Europeans are pretty good at resource management.
So, this is the problem.
As soon as governments came along and took over the money supply and basically started printing money as much as they wanted, borrowing money as much as they wanted, selling bonds to defer costs to future generations, we had a civilization and a culture That was based on limits and on scarcity and on hoarding to survive the winter.
The whole European character developed in woods like this.
But what happened was we introduced a tropical style abundance through the creation of as much money as we wanted.
We introduced a tropical style abundance Two, a European-style development in the realm of scarcity.
And this collision between these two systems is one of the foundational currents and counter-currents that is literally tearing the West apart at the moment.
If you believe that government resources are infinite, then denying government resources to someone must just be because you're mean, because you're a jerk, because you don't like that person, because you're prejudiced, because you're bigoted, because you're racist, because you're whatever.
Because resources are infinite.
So why would you deny someone resources if they're infinite?
Europeans, Caucasians, know very deeply, and this is true of East Asians as well, that resources are not infinite.
And that everything that you want has to be paid for sooner or later.
So a lot of the people who come from the Third World come from cultures where physical resources are virtually infinite.
There's fruit everywhere, there's game everywhere, and so denying someone food is a very nasty and dastardly act.
However, The European tradition is that resources are finite.
Responsibility is essential.
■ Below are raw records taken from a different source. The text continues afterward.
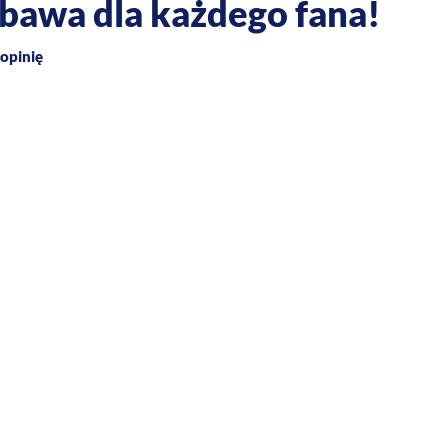
bawa dla każdego fana!
opinię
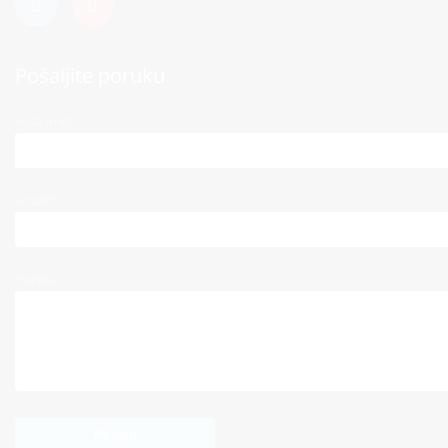
Pošaljite poruku
Vaše ime*
Email*
Poruka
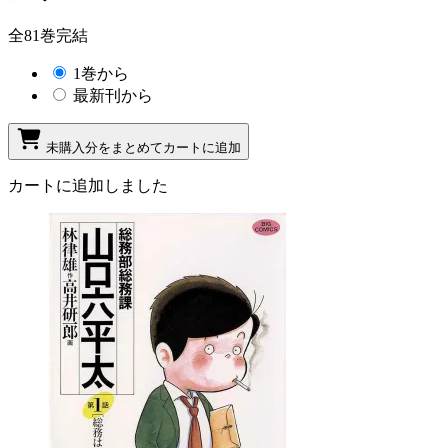
全81巻完結
1巻から
最新刊から
未購入分をまとめてカートに追加
カートに追加しました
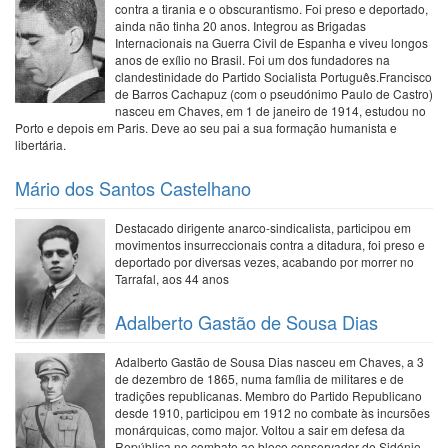
contra a tirania e o obscurantismo. Foi preso e deportado,
ainda não tinha 20 anos. Integrou as Brigadas
Internacionais na Guerra Civil de Espanha e viveu longos
anos de exílio no Brasil. Foi um dos fundadores na
clandestinidade do Partido Socialista Português.Francisco
de Barros Cachapuz (com o pseudónimo Paulo de Castro)
nasceu em Chaves, em 1 de janeiro de 1914, estudou no
Porto e depois em Paris. Deve ao seu pai a sua formação humanista e
libertária.
Mário dos Santos Castelhano
Destacado dirigente anarco-sindicalista, participou em
movimentos insurreccionais contra a ditadura, foi preso e
deportado por diversas vezes, acabando por morrer no
Tarrafal, aos 44 anos
Adalberto Gastão de Sousa Dias
Adalberto Gastão de Sousa Dias nasceu em Chaves, a 3
de dezembro de 1865, numa família de militares e de
tradições republicanas. Membro do Partido Republicano
desde 1910, participou em 1912 no combate às incursões
monárquicas, como major. Voltou a sair em defesa da
República no combate ao bloco conservador de Sidónio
And if people say, let's be generous to Group X, Group Y, Group Z, Country, ABC, it doesn't really matter.
If people say, let's be generous, and they don't have a plan to pay for it, and they don't say, well, here's what we have to cut elsewhere in order to pay for what I want, then they're coming from an infinite abundance mindset that is not just out of tune with European history, but is out of tune With reality itself, where resources are always finite and deferring the bill only escalates the price you have to pay at the end.
So remember this, the next time some lefty, some socialist, or it could be a conservative as well, says, let's spend money on X. Look for the other side.
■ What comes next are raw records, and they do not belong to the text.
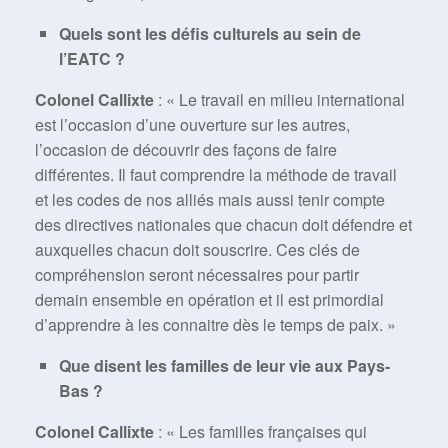
Quels sont les défis culturels au sein de
l’EATC ?
Colonel Callixte
: « Le travail en milieu international
est l’occasion d’une ouverture sur les autres,
l’occasion de découvrir des façons de faire
différentes. Il faut comprendre la méthode de travail
et les codes de nos alliés mais aussi tenir compte
des directives nationales que chacun doit défendre et
auxquelles chacun doit souscrire. Ces clés de
compréhension seront nécessaires pour partir
demain ensemble en opération et il est primordial
d’apprendre à les connaitre dès le temps de paix. »
Que disent les familles de leur vie aux Pays-
Bas ?
Colonel Callixte
: « Les familles françaises qui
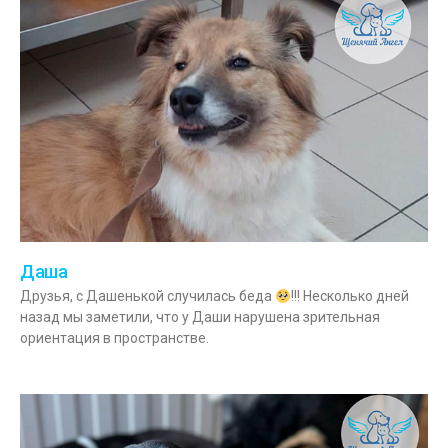
Даша
Друзья, с Дашенькой случилась беда
!!! Несколько дней
назад мы заметили, что у Даши нарушена зрительная
ориентация в пространстве.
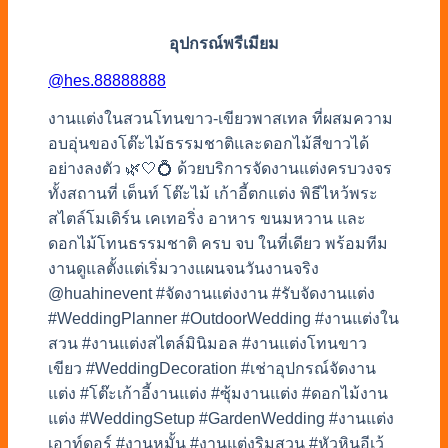
อุปกรณ์พรีเมียม
@hes.88888888
งานแต่งในสวนโทนขาว-เขียวพาสเทล ที่ผสมความ
อบอุ่นของโต๊ะไม้ธรรมชาติและดอกไม้สีขาวได้
อย่างลงตัว 🌿🤍💍 ด้วยบริการจัดงานแต่งครบวงจร
ทั้งสถานที่ เต็นท์ โต๊ะไม้ เก้าอี้ตกแต่ง พิธีไหว้พระ
สไตล์โมเดิร์น เคเทอริ่ง อาหาร ขนมหวาน และ
ดอกไม้โทนธรรมชาติ ครบ จบ ในที่เดียว พร้อมทีม
งานดูแลตั้งแต่เริ่มวางแผนจนวันงานจริง
@huahinevent #จัดงานแต่งงาน #รับจัดงานแต่ง
#WeddingPlanner #OutdoorWedding #งานแต่งใน
สวน #งานแต่งสไตล์มินิมอล #งานแต่งโทนขาว
เขียว #WeddingDecoration #เช่าอุปกรณ์จัดงาน
แต่ง #โต๊ะเก้าอี้งานแต่ง #ซุ้มงานแต่ง #ดอกไม้งาน
แต่ง #WeddingSetup #GardenWedding #งานแต่ง
เอาท์ดอร์ #งานหมั้น #งานแต่งริมสวน #หัวหินอีเว้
Look for the dark side, the counter side.
Look for what's in the other hand. Are they saying how to pay for it?
No. Then they're trying to fool you.
They're trying to drag you into an infinite, abundant, psychotic mindset.
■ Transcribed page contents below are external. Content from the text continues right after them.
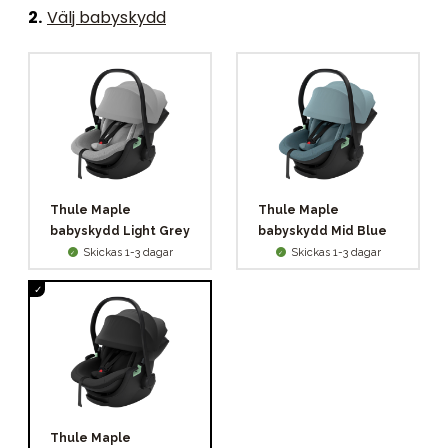
2
.
Välj babyskydd
Thule Maple
Thule Maple
babyskydd Light Grey
babyskydd Mid Blue
Skickas 1-3 dagar
Skickas 1-3 dagar
Thule Maple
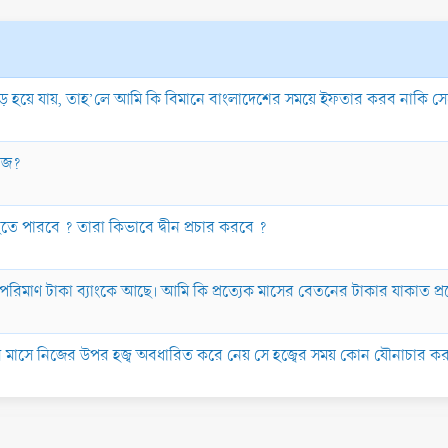
 দিন বড় হয়ে যায়, তাহ’লে আমি কি বিমানে বাংলাদেশের সময়ে ইফতার করব নাক
য়েজ?
হতে পারবে ? তারা কিভাবে দ্বীন প্রচার করবে ?
পরিমাণ টাকা ব্যাংকে আছে। আমি কি প্রত্যেক মাসের বেতনের টাকার যাকাত প্
ক্তি সেসব মাসে নিজের উপর হজ্ব অবধারিত করে নেয় সে হজ্বের সময় কোন যৌনাচার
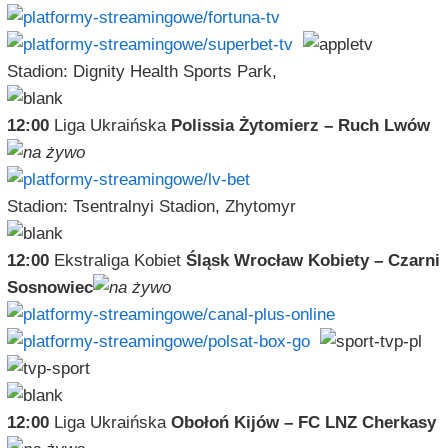
Stadion: Dignity Health Sports Park,
12:00
Liga Ukraińska
Polissia Żytomierz – Ruch Lwów
Stadion: Tsentralnyi Stadion, Zhytomyr
12:00
Ekstraliga Kobiet
Śląsk Wrocław Kobiety – Czarni
Sosnowiec
12:00
Liga Ukraińska
Obołoń Kijów – FC LNZ Cherkasy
It's insane to think that money and resources are as infinite as oxygen and air.
So when somebody virtue signals, they're attempting to draw you into the delusion that resources are infinite, and the only reason you'd ever say no to someone is because you hate them in your heart, and it's evidence of meanness and coarseness and ugliness and bigotry.
That is not the true facts of reality in the world.
And those of us who evolved in the West know this deep in our bones.
There's an old saying that goes all the way back to ancient Greece.
It goes a little something like this.
Even the gods cannot break the rule.